A sentença prolatada em 06.02.2015 julgou procedente o pedido nos termos que seguem: "Ante o exposto, JULGO PROCEDENTE o pedido formulado por CASSIANO DA LUZ, devidamente representado, para, nos termos do art. 20, da Lei nº 8.742/93, condenar o INSS a pagar-lhe o benefício de prestação continuada no valor de um salário mínimo mensal, devido a partir da citação. Na verba em atraso, a atualização se dará nos moldes do artigo 1º-F da lei nº 9494/97, com a nova redação dada pela Lei 11.960/2009. Pela sucumbência, condeno o INSS a pagar a verba honorária que arbitro em 15% (quinze por cento) do valor das prestações já vencidas até a presente data (Súmula 111 do E. STJ). P.R.I.C.". Omissa quanto à remessa necessária.
Apela o INSS alegando para tanto que não restou preenchido o requisito de hipossuficiência. Subsidiariamente, caso mantida a procedência do pedido, pede a reforma do julgado no tocante aos critérios de juros e correção monetária.

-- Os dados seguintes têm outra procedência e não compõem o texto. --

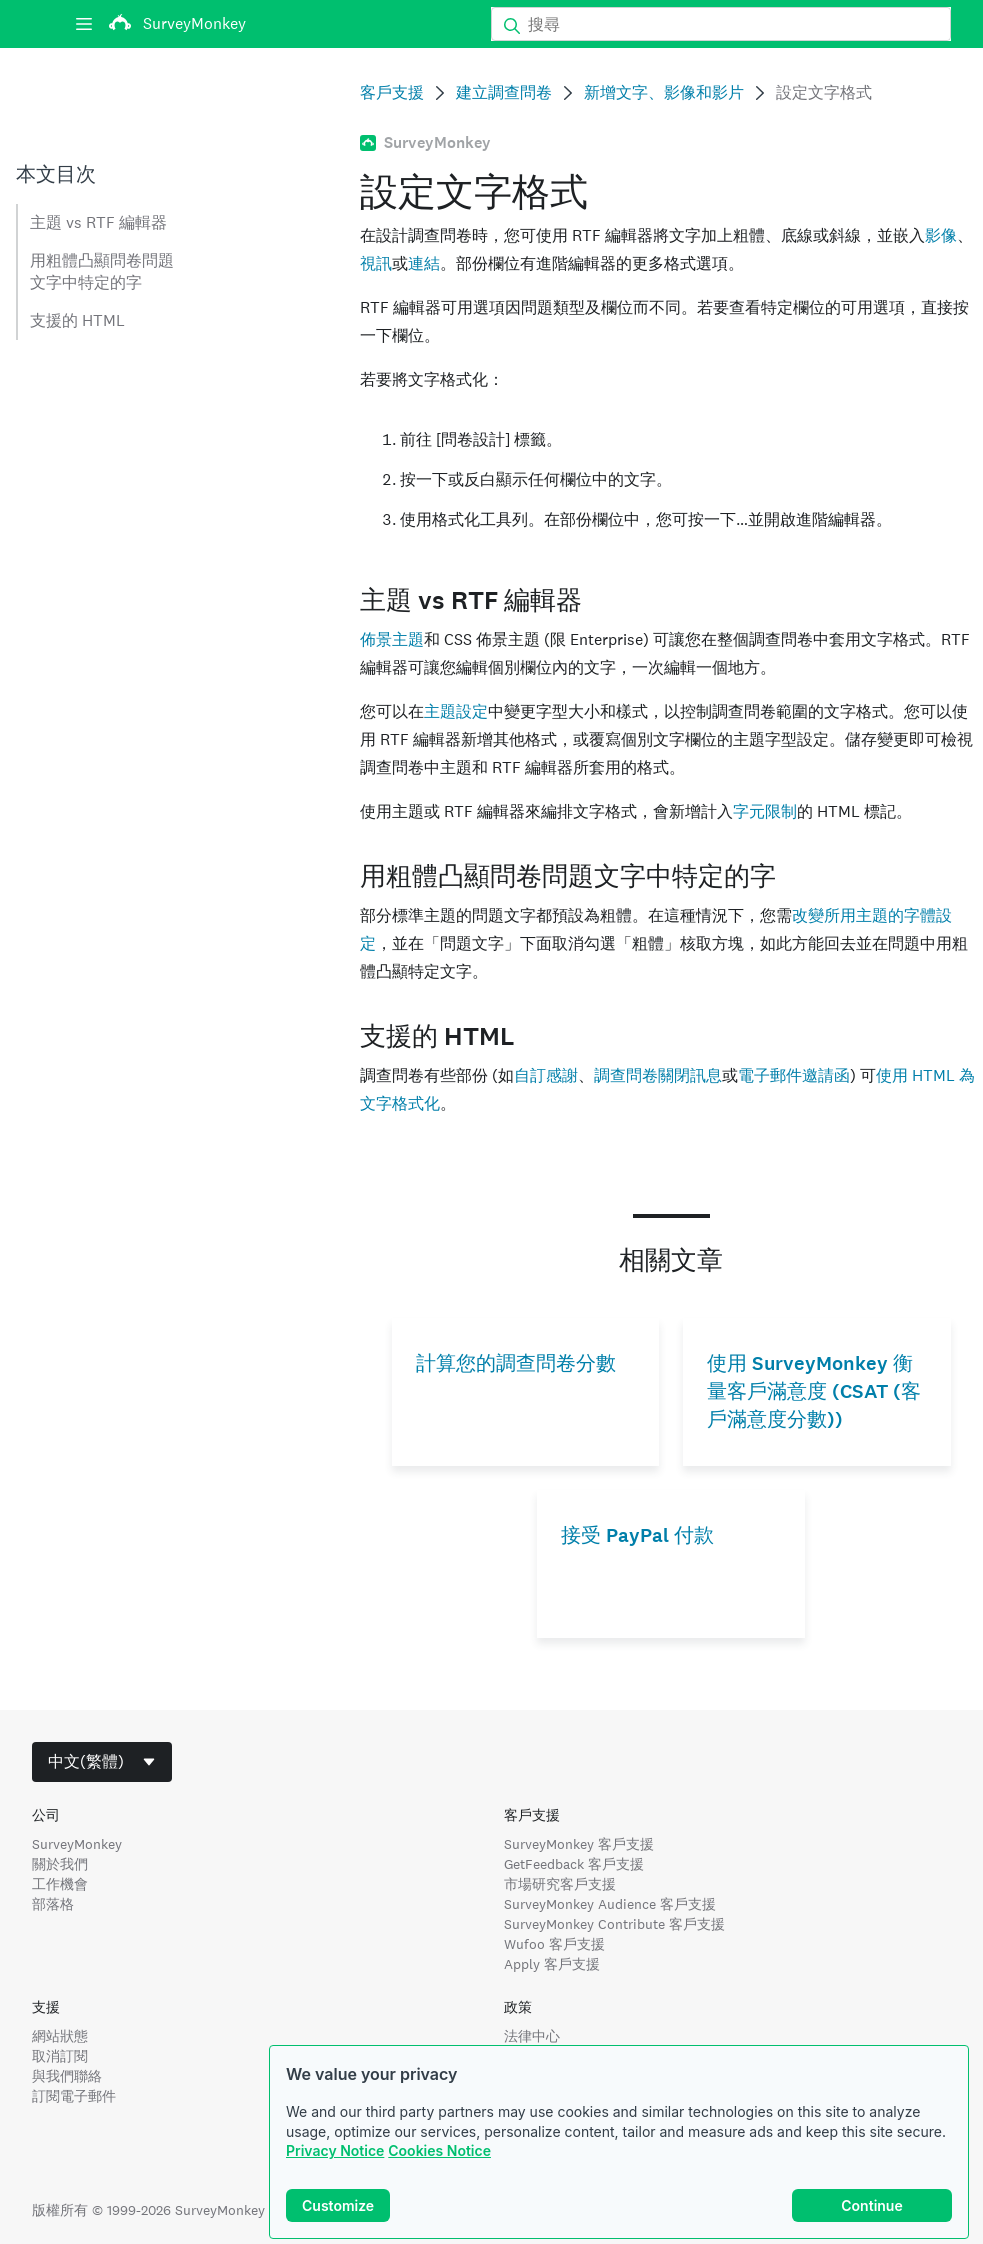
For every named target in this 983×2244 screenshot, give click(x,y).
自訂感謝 (546, 1075)
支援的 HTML (77, 320)
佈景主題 (392, 639)
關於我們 (60, 1864)
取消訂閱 (60, 2056)
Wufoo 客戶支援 (554, 1944)
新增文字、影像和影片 (664, 92)
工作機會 (60, 1884)
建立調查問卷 (504, 92)
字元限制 (765, 811)
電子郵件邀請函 (794, 1075)
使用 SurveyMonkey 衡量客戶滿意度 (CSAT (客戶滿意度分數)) (814, 1391)
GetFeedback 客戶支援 (574, 1864)
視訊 (376, 263)
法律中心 (532, 2036)
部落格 (53, 1904)
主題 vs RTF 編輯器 (98, 222)
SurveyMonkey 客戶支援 (579, 1844)
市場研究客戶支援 (560, 1884)
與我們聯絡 (67, 2076)
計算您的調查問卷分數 (516, 1363)
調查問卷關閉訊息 (658, 1075)
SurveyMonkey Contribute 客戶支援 (614, 1924)
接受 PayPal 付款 (637, 1535)
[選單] (84, 24)
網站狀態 (60, 2036)
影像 (941, 235)
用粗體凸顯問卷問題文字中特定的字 (102, 271)
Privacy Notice (335, 2150)
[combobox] (102, 1762)
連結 (424, 263)
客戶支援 (392, 92)
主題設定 (456, 711)
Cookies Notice (439, 2150)
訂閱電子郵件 (74, 2096)
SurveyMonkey (77, 1844)
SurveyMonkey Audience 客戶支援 (610, 1904)
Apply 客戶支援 (552, 1964)
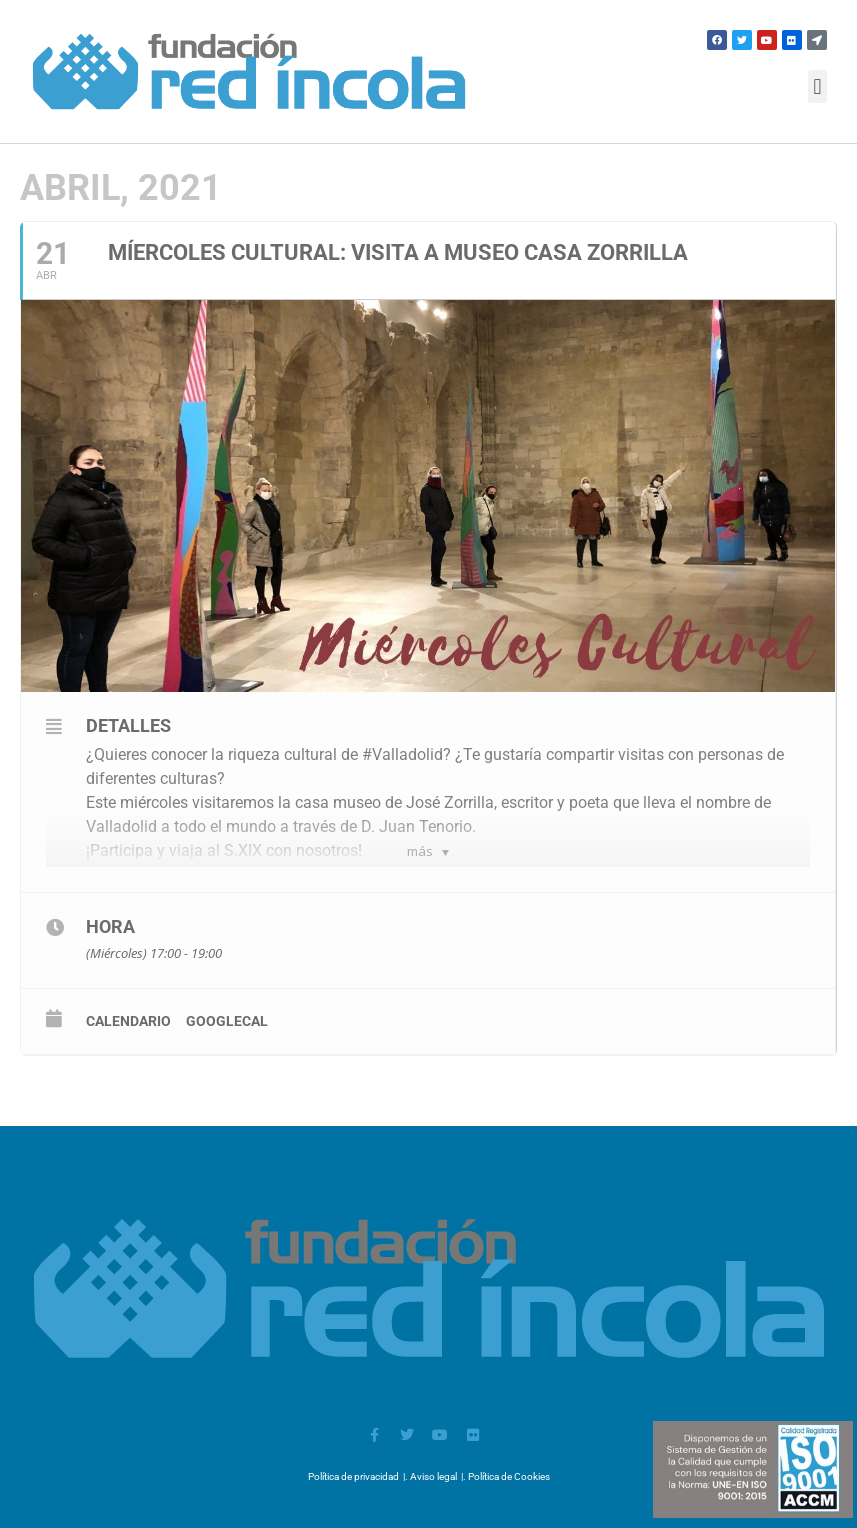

Com a apresentação de contrarrazões da parte autora os autos vieram a este Tribunal.
O Ministério Público Federal opinou pelo não provimento do recurso da autarquia e regularização da representação processual, uma vez que a procuração está em nome do curador e não da parte autora.
É o relatório.
VOTO
Inicialmente, considerando que a sentença foi proferida sob a égide do Código de Processo Civil de 1973, passo ao exame da admissibilidade da remessa oficial prevista no seu artigo 475.
Embora não seja possível, de plano, aferir-se o valor exato da condenação, pode-se concluir, pelo termo inicial do benefício (15.06.2012 - fls. 23), seu valor e a data da sentença (06.02.2015), que o valor total da condenação não alcançará a importância de 60 (sessenta) salários mínimos estabelecida no § 2º.
Assim, é nítida a inadmissibilidade, na hipótese em tela, da remessa oficial.
Não conheço da apelação do INSS no que se refere ao pedido de reforma da sentença no tocante aos critérios de juros e correção monetária, ante a ausência de interesse recursal.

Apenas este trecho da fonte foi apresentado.